DESCRIPTION OF THE TASK: Please, without any pictures, set down exactly the part of the listing below that opens with the line containing "Comprehensive Guide" and closes with the line containing "light — the".

SOURCE MATERIAL:
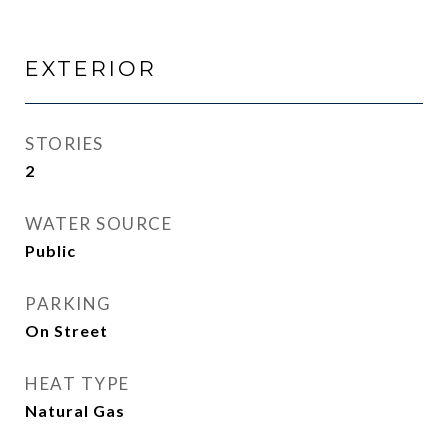
EXTERIOR
STORIES
2
WATER SOURCE
Public
PARKING
On Street
HEAT TYPE
Natural Gas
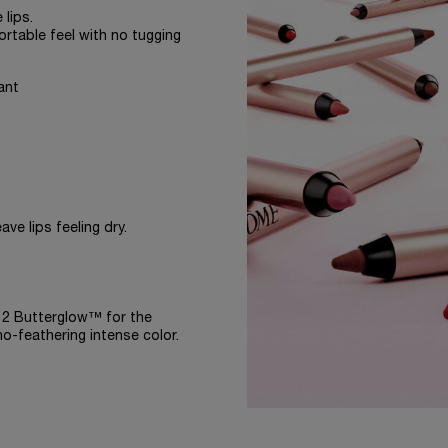
 lips.
ortable feel with no tugging
ant
ve lips feeling dry.
-12 Butterglow™ for the
no-feathering intense color.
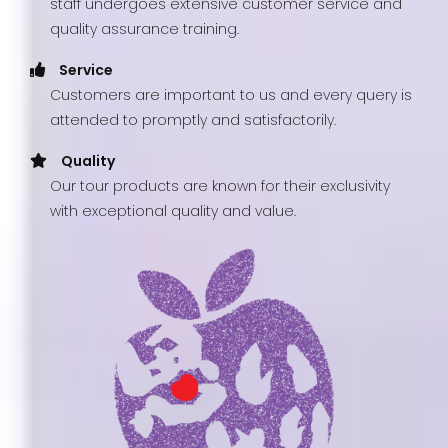
staff undergoes extensive customer service and
quality assurance training.
Service
Customers are important to us and every query is
attended to promptly and satisfactorily.
Quality
Our tour products are known for their exclusivity
with exceptional quality and value.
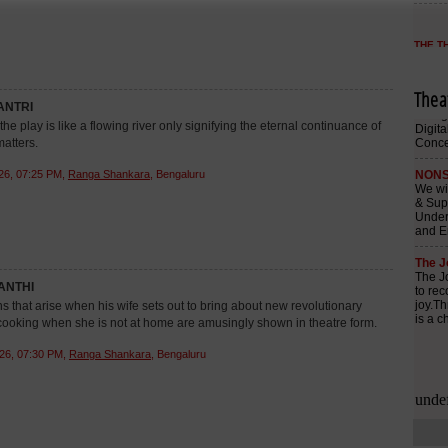
Thea
NTRI
he play is like a flowing river only signifying the eternal continuance of
matters.
26, 07:25 PM,
Ranga Shankara
, Bengaluru
ANTHI
ns that arise when his wife sets out to bring about new revolutionary
ooking when she is not at home are amusingly shown in theatre form.
26, 07:30 PM,
Ranga Shankara
, Bengaluru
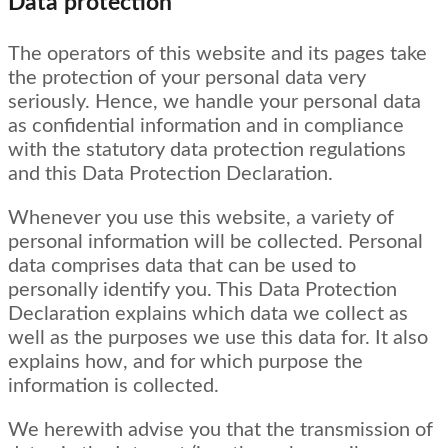
Data protection
The operators of this website and its pages take
the protection of your personal data very
seriously. Hence, we handle your personal data
as confidential information and in compliance
with the statutory data protection regulations
and this Data Protection Declaration.
Whenever you use this website, a variety of
personal information will be collected. Personal
data comprises data that can be used to
personally identify you. This Data Protection
Declaration explains which data we collect as
well as the purposes we use this data for. It also
explains how, and for which purpose the
information is collected.
We herewith advise you that the transmission of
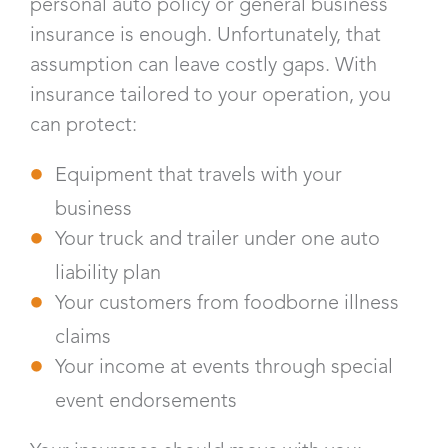
personal auto policy or general business
insurance is enough. Unfortunately, that
assumption can leave costly gaps. With
insurance tailored to your operation, you
can protect:
Equipment that travels with your
business
Your truck and trailer under one auto
liability plan
Your customers from foodborne illness
claims
Your income at events through special
event endorsements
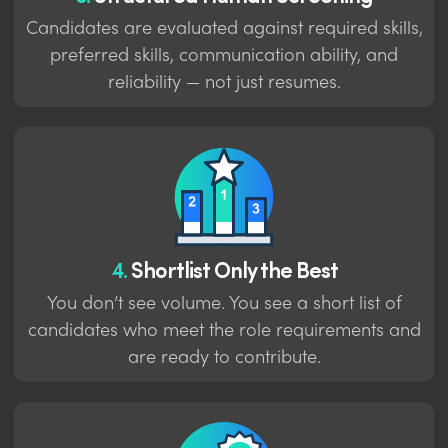
Candidates are evaluated against required skills,
preferred skills, communication ability, and
reliability — not just resumes.
4.
Shortlist Only the Best
You don’t see volume. You see a short list of
candidates who meet the role requirements and
are ready to contribute.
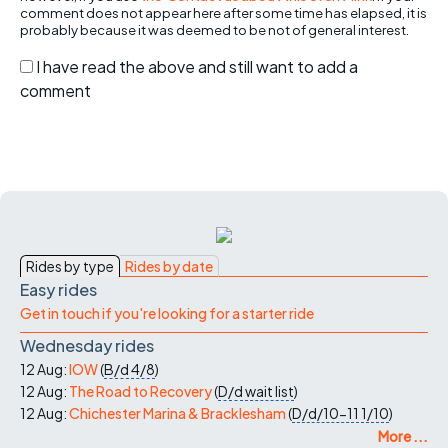
comment does not appear here after some time has elapsed, it is
probably because it was deemed to be not of general interest.
I have read the above and still want to add a
comment
Rides by type
Rides by date
Easy rides
Get in touch if you're looking for a starter ride
Wednesday rides
12 Aug:
IOW
(
B/d
4/8
)
12 Aug:
The Road to Recovery
(
D/d
wait list
)
12 Aug:
Chichester Marina & Bracklesham
(
D/d/10-11
1/10
)
More ...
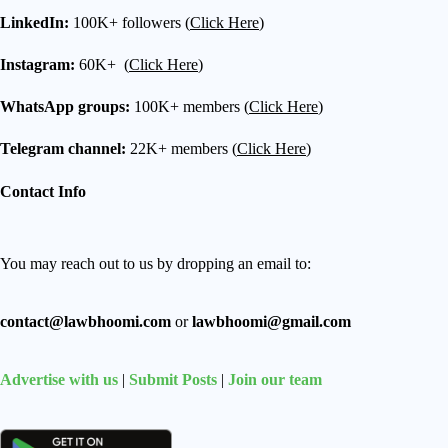
LinkedIn:
100K+ followers (
Click Here
)
Instagram:
60K+ (
Click Here
)
WhatsApp groups:
100K+ members (
Click Here
)
Telegram channel:
22K+ members (
Click Here
)
Contact Info
You may reach out to us by dropping an email to:
contact@lawbhoomi.com
or
lawbhoomi@gmail.com
Advertise with us
|
Submit Posts
|
Join our team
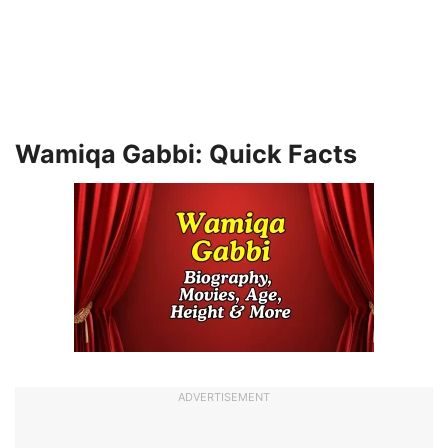
Wamiqa Gabbi: Quick Facts
ADVERTISEMENT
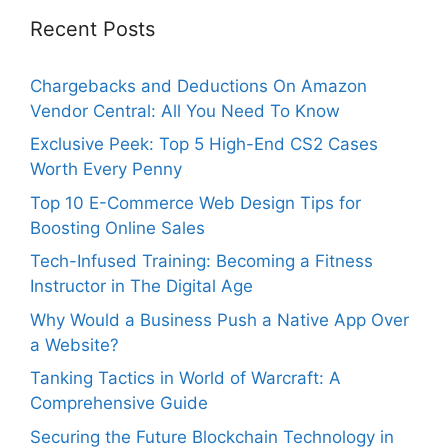
Recent Posts
Chargebacks and Deductions On Amazon
Vendor Central: All You Need To Know
Exclusive Peek: Top 5 High-End CS2 Cases
Worth Every Penny
Top 10 E-Commerce Web Design Tips for
Boosting Online Sales
Tech-Infused Training: Becoming a Fitness
Instructor in The Digital Age
Why Would a Business Push a Native App Over
a Website?
Tanking Tactics in World of Warcraft: A
Comprehensive Guide
Securing the Future Blockchain Technology in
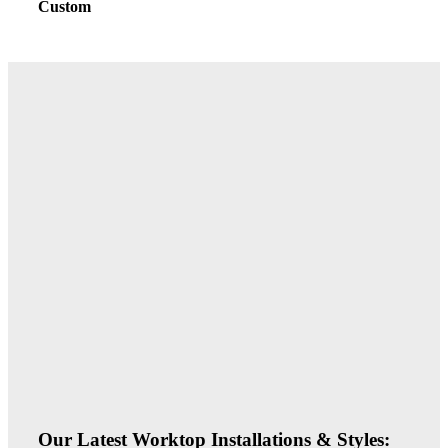
Custom
Our Latest Worktop Installations & Styles:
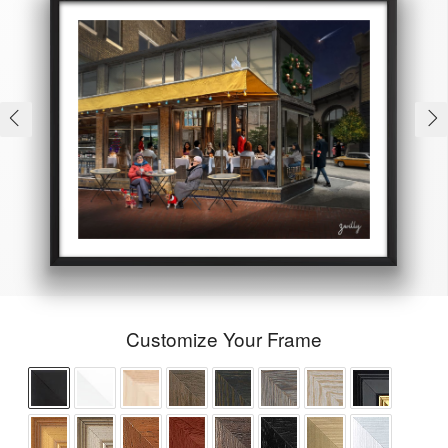
Customize Your Frame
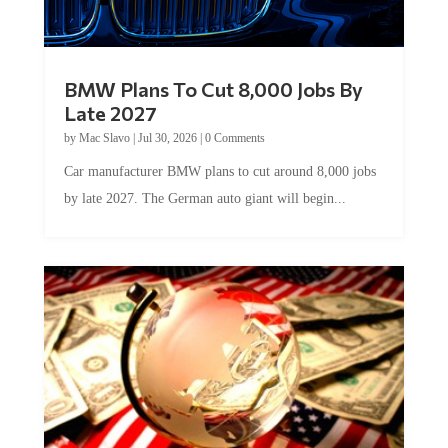
BMW Plans To Cut 8,000 Jobs By
Late 2027
by
Mac Slavo
|
Jul 30, 2026
|
0 Comments
Car manufacturer BMW plans to cut around 8,000 jobs
by late 2027. The German auto giant will begin...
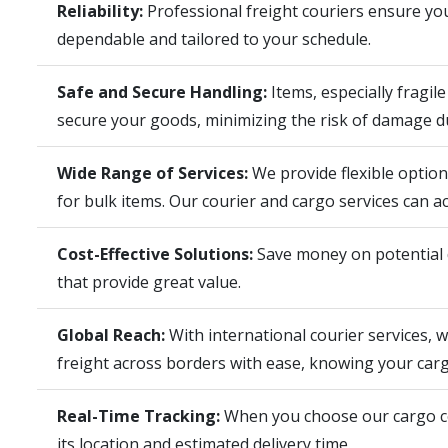
Reliability:
Professional freight couriers ensure your
dependable and tailored to your schedule.
Safe and Secure Handling:
Items, especially fragil
secure your goods, minimizing the risk of damage du
Wide Range of Services:
We provide flexible optio
for bulk items. Our courier and cargo services can a
Cost-Effective Solutions:
Save money on potential d
that provide great value.
Global Reach:
With international courier services, 
freight across borders with ease, knowing your cargo
Real-Time Tracking:
When you choose our cargo cou
its location and estimated delivery time.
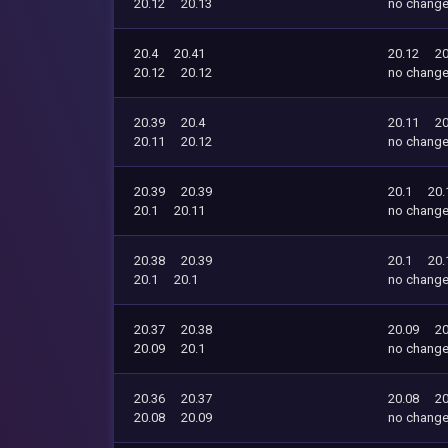
20.12
20.13
no chang
20.4
20.41
20.12
20
20.12
20.12
no chang
20.39
20.4
20.11
20
20.11
20.12
no chang
20.39
20.39
20.1
20.
20.1
20.11
no chang
20.38
20.39
20.1
20.
20.1
20.1
no chang
20.37
20.38
20.09
20
20.09
20.1
no chang
20.36
20.37
20.08
20
20.08
20.09
no chang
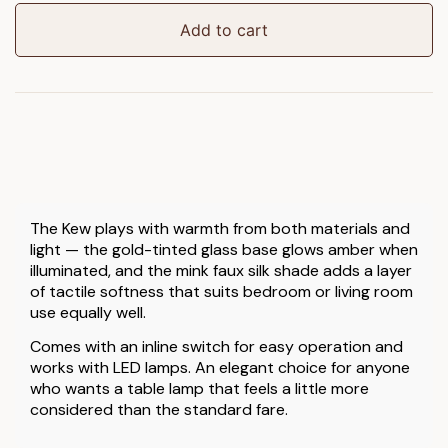
Lamp
quantity
Add to cart
The Kew plays with warmth from both materials and
light — the gold-tinted glass base glows amber when
illuminated, and the mink faux silk shade adds a layer
of tactile softness that suits bedroom or living room
use equally well.
Comes with an inline switch for easy operation and
works with LED lamps. An elegant choice for anyone
who wants a table lamp that feels a little more
considered than the standard fare.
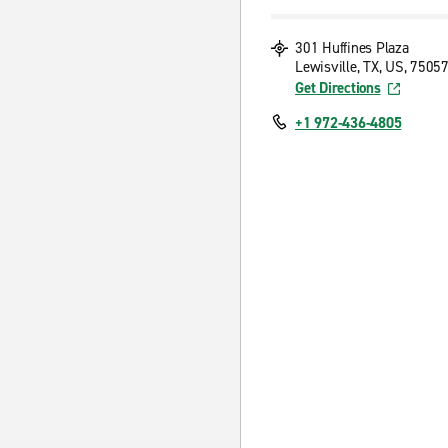
301 Huffines Plaza
Lewisville, TX, US, 7505
Get Directions
+1 972-436-4805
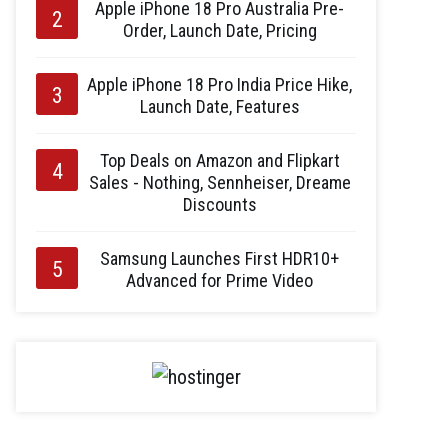
Apple iPhone 18 Pro Australia Pre-
Order, Launch Date, Pricing
Apple iPhone 18 Pro India Price Hike,
Launch Date, Features
Top Deals on Amazon and Flipkart
Sales - Nothing, Sennheiser, Dreame
Discounts
Samsung Launches First HDR10+
Advanced for Prime Video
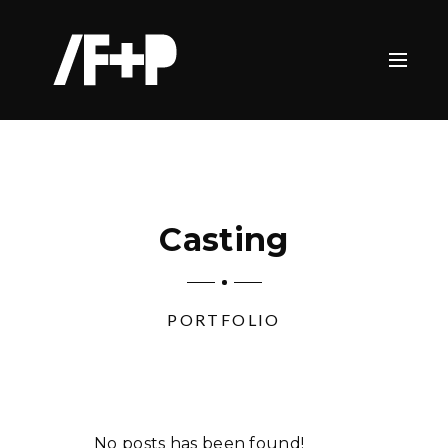
Casting
PORTFOLIO
No posts has been found!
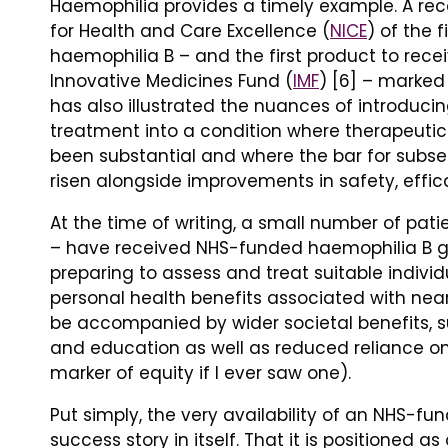
Haemophilia provides a timely example. A re
for Health and Care Excellence (
NICE
) of the 
haemophilia B – and the first product to re
Innovative Medicines Fund (
IMF
) [6] – marked 
has also illustrated the nuances of introducin
treatment into a condition where therapeut
been substantial and where the bar for subs
risen alongside improvements in safety, efficac
At the time of writing, a small number of pat
– have received NHS-funded haemophilia B ge
preparing to assess and treat suitable individu
personal health benefits associated with nea
be accompanied by wider societal benefits, s
and education as well as reduced reliance on
marker of equity if I ever saw one).
Put simply, the very availability of an NHS-f
success story in itself. That it is positioned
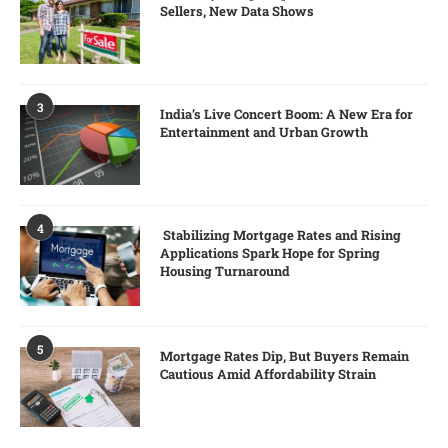
Sellers, New Data Shows
3
India’s Live Concert Boom: A New Era for
Entertainment and Urban Growth
4
Stabilizing Mortgage Rates and Rising
Applications Spark Hope for Spring
Housing Turnaround
5
Mortgage Rates Dip, But Buyers Remain
Cautious Amid Affordability Strain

ANSWER SPACE:
Comprehensive Guide
Securing the Future Blockchain Technology in
Custom
Our Latest Worktop Installations & Styles:
Customize Your Frame
BMW Plans To Cut 8,000 Jobs By
Late 2027
by
Mac Slavo
|
Jul 30, 2026
|
0 Comments
Car manufacturer BMW plans to cut around 8,000 jobs
by late 2027. The German auto giant will begin...
Reliability:
Professional freight couriers ensure your
dependable and tailored to your schedule.
Safe and Secure Handling:
Items, especially fragil
secure your goods, minimizing the risk of damage du
Wide Range of Services:
We provide flexible optio
for bulk items. Our courier and cargo services can a
Cost-Effective Solutions:
Save money on potential d
that provide great value.
Global Reach:
With international courier services, 
freight across borders with ease, knowing your cargo
Real-Time Tracking:
When you choose our cargo cou
its location and estimated delivery time.
20.12
20.13
no chang
20.4
20.41
20.12
20
20.12
20.12
no chang
20.39
20.4
20.11
20
20.11
20.12
no chang
20.39
20.39
20.1
20.
20.1
20.11
no chang
20.38
20.39
20.1
20.
20.1
20.1
no chang
20.37
20.38
20.09
20
20.09
20.1
no chang
20.36
20.37
20.08
20
20.08
20.09
no chang
Lamp
quantity
Add to cart
The Kew plays with warmth from both materials and
light — the gold-tinted glass base glows amber when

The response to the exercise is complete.